> [Exercise instructions] Every entry in the data is to be written out exactly; no picture belongs in the copy.

(Source data)
──────────────────────────────

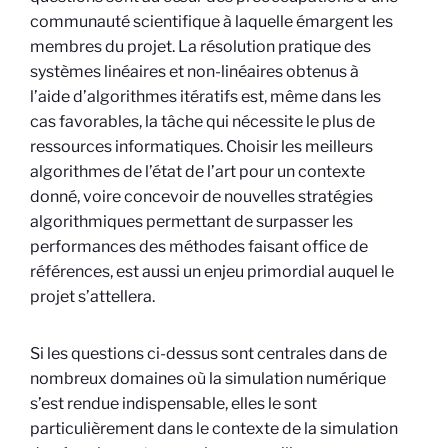
communauté scientifique à laquelle émargent les
membres du projet. La résolution pratique des
systèmes linéaires et non-linéaires obtenus à
l’aide d’algorithmes itératifs est, même dans les
cas favorables, la tâche qui nécessite le plus de
ressources informatiques. Choisir les meilleurs
algorithmes de l’état de l’art pour un contexte
donné, voire concevoir de nouvelles stratégies
algorithmiques permettant de surpasser les
performances des méthodes faisant office de
références, est aussi un enjeu primordial auquel le
projet s’attellera.
Si les questions ci-dessus sont centrales dans de
nombreux domaines où la simulation numérique
s’est rendue indispensable, elles le sont
particulièrement dans le contexte de la simulation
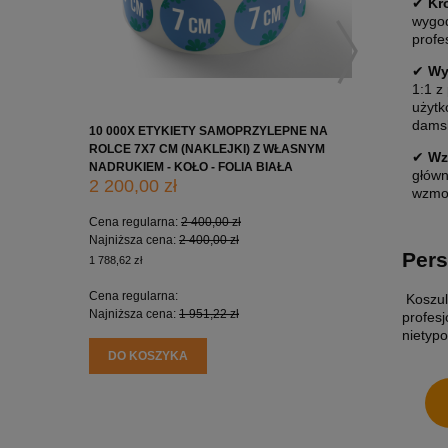
✔
Kr
wygod
profe
✔
Wy
1:1 z
użytk
dams
10 000X ETYKIETY SAMOPRZYLEPNE NA
10 000X 
ROLCE 7X7 CM (NAKLEJKI) Z WŁASNYM
ROLCE 5X
✔
Wz
NADRUKIEM - KOŁO - FOLIA BIAŁA
NADRUKIE
główn
2 200,00 zł
1 650,0
wzmoc
Cena regularna:
2 400,00 zł
Cena regu
Najniższa cena:
2 400,00 zł
Najniższa
Pers
1 788,62 zł
1 341,46 zł
Cena regularna:
Cena regu
Koszul
Najniższa cena:
1 951,22 zł
Najniższa
profes
nietyp
DO KOSZYKA
DO KO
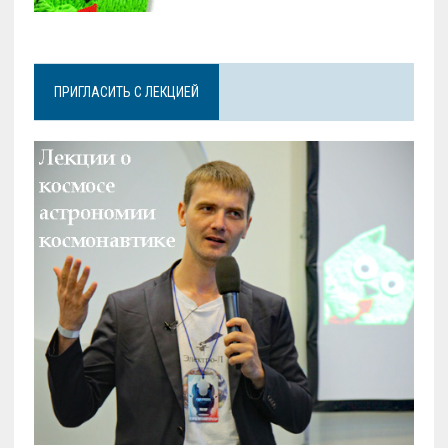
ПРИГЛАСИТЬ С ЛЕКЦИЕЙ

──────────────────────────────

> [Exercise answer]
communauté scientifique à laquelle émargent les
membres du projet. La résolution pratique des
systèmes linéaires et non-linéaires obtenus à
l’aide d’algorithmes itératifs est, même dans les
cas favorables, la tâche qui nécessite le plus de
ressources informatiques. Choisir les meilleurs
algorithmes de l’état de l’art pour un contexte
donné, voire concevoir de nouvelles stratégies
algorithmiques permettant de surpasser les
performances des méthodes faisant office de
références, est aussi un enjeu primordial auquel le
projet s’attellera.
Si les questions ci-dessus sont centrales dans de
nombreux domaines où la simulation numérique
s’est rendue indispensable, elles le sont
particulièrement dans le contexte de la simulation
✔
Kr
wygod
profe
✔
Wy
1:1 z
użytk
dams
10 000X ETYKIETY SAMOPRZYLEPNE NA
10 000X 
ROLCE 7X7 CM (NAKLEJKI) Z WŁASNYM
ROLCE 5X
✔
Wz
NADRUKIEM - KOŁO - FOLIA BIAŁA
NADRUKIE
główn
2 200,00 zł
1 650,0
wzmoc
Cena regularna:
2 400,00 zł
Cena regu
Najniższa cena:
2 400,00 zł
Najniższa
Pers
1 788,62 zł
1 341,46 zł
Cena regularna:
Cena regu
Koszul
Najniższa cena:
1 951,22 zł
Najniższa
profes
nietyp
DO KOSZYKA
DO KO
ПРИГЛАСИТЬ С ЛЕКЦИЕЙ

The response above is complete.